Researcher (Gerontology of motor system)
Currently, the gap between average life expectancy and healthy life expectancy in Japan is approximately 10 years. Improving healthy life expectancy is important for achieving healthy aging. Skeletal muscles play a major role in physical activity or exercise and therefore, are indispensable for healthy life. Furthermore, recent studies have reported that people who maintain their muscle mass have a lower risk of diseases and a longer life. Therefore, maintaining skeletal muscles will result in good health and longevity. However, muscle mass and function progressively decline with age, resulting in sarcopenia. There are two distinct aspects of skeletal muscle aging.

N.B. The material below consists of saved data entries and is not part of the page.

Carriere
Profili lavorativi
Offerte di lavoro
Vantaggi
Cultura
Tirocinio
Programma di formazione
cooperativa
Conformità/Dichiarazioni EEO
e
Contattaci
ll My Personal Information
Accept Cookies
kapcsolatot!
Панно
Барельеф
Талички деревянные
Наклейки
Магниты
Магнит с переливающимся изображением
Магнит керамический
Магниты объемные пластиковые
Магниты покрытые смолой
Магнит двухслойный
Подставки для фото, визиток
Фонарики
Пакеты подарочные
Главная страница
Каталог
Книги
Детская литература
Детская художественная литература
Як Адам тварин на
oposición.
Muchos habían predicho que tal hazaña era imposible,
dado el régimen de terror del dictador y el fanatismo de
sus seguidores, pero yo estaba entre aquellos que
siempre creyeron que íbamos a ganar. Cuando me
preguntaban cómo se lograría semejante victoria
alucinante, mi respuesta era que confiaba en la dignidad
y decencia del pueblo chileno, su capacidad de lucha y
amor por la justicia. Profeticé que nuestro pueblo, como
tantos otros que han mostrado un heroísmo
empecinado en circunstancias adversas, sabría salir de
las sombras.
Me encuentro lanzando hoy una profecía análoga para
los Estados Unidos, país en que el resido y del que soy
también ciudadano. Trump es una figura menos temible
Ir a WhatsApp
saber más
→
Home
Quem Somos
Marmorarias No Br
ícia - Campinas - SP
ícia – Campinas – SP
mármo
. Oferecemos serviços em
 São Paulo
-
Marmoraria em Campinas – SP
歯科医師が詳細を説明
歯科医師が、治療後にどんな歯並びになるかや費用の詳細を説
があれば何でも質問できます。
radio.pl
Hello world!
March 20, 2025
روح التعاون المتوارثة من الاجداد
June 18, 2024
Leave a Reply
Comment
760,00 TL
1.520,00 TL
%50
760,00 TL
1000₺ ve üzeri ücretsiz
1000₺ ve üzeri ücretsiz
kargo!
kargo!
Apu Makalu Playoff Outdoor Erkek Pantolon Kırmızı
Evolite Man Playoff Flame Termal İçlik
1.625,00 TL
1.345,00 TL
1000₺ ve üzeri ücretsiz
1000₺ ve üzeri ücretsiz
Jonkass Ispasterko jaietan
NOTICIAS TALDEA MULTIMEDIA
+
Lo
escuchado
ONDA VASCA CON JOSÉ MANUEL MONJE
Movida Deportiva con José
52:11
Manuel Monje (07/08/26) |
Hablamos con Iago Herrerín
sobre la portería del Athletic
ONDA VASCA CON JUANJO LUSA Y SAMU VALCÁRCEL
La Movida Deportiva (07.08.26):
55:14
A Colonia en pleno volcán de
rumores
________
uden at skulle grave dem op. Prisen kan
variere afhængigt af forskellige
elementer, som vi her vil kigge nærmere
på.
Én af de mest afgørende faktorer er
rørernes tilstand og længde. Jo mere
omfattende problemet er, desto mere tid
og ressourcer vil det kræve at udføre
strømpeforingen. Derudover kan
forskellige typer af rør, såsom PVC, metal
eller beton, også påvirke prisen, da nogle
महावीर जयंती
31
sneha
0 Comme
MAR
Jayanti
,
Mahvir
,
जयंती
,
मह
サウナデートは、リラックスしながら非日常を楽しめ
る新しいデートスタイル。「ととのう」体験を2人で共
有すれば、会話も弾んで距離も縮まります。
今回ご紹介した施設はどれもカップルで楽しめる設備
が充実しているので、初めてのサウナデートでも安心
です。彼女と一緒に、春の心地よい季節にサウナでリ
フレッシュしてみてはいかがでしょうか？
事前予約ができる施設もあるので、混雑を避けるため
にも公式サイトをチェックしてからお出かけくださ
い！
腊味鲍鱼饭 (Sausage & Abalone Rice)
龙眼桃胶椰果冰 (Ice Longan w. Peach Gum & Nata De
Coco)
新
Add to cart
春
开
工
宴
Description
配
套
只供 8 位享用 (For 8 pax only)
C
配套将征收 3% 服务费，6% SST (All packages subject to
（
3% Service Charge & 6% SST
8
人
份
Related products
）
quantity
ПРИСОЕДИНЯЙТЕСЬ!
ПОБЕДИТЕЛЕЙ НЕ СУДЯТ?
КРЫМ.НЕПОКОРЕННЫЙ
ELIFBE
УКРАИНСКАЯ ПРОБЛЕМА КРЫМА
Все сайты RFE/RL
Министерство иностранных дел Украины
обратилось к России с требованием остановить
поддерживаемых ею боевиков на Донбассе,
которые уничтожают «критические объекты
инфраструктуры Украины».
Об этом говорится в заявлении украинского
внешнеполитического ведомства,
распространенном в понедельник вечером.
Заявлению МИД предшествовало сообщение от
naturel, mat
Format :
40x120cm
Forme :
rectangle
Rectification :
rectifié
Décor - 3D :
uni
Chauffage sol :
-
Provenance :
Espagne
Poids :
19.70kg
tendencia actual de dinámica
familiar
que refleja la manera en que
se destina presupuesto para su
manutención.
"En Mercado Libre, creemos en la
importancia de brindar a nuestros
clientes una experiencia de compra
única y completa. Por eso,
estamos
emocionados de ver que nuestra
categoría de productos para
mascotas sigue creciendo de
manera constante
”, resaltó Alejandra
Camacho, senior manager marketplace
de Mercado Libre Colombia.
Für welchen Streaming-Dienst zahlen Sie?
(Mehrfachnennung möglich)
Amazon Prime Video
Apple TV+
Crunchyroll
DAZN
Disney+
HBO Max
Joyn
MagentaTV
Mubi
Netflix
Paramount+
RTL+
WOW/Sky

The first aspect is the onset of sarcopenia that solely depends on aging and is known as primary sarcopenia. Sarcopenia increases the frequency of falls and fractures, which can trigger muscle injuries. The second aspect is the process of recovery after muscle injuries. The first aspect may be attributed to age-related changes in the mechanisms of muscle maintenance in a steady state. In contrast, the second aspect is attributed to age-related changes that occur in stem cells and during muscle regeneration. We previously reported that a decrease in the number of muscle stem cells (satellite cells) and deterioration of the muscle environment contribute to age-related decline in the muscle regenerative capacity. Further, we found a decrease in pro-insulin-like growth factor-II (pro-IGF-II) levels as an environmental factor, and pro-IGF-II supplementation improved the declined muscle regenerative capacity of aged mice. Unlike the injured state, muscle regeneration and stem cells are not involved in muscle maintenance in the steady state, and factors other than muscle fiber (e.g., innervation and extracellular matrix) are more important for muscle maintenance. Therefore, these two aspects should be carefully distinguished for studying skeletal muscle aging, and we are currently investigating factors that are critical for each of these aspects of muscle aging.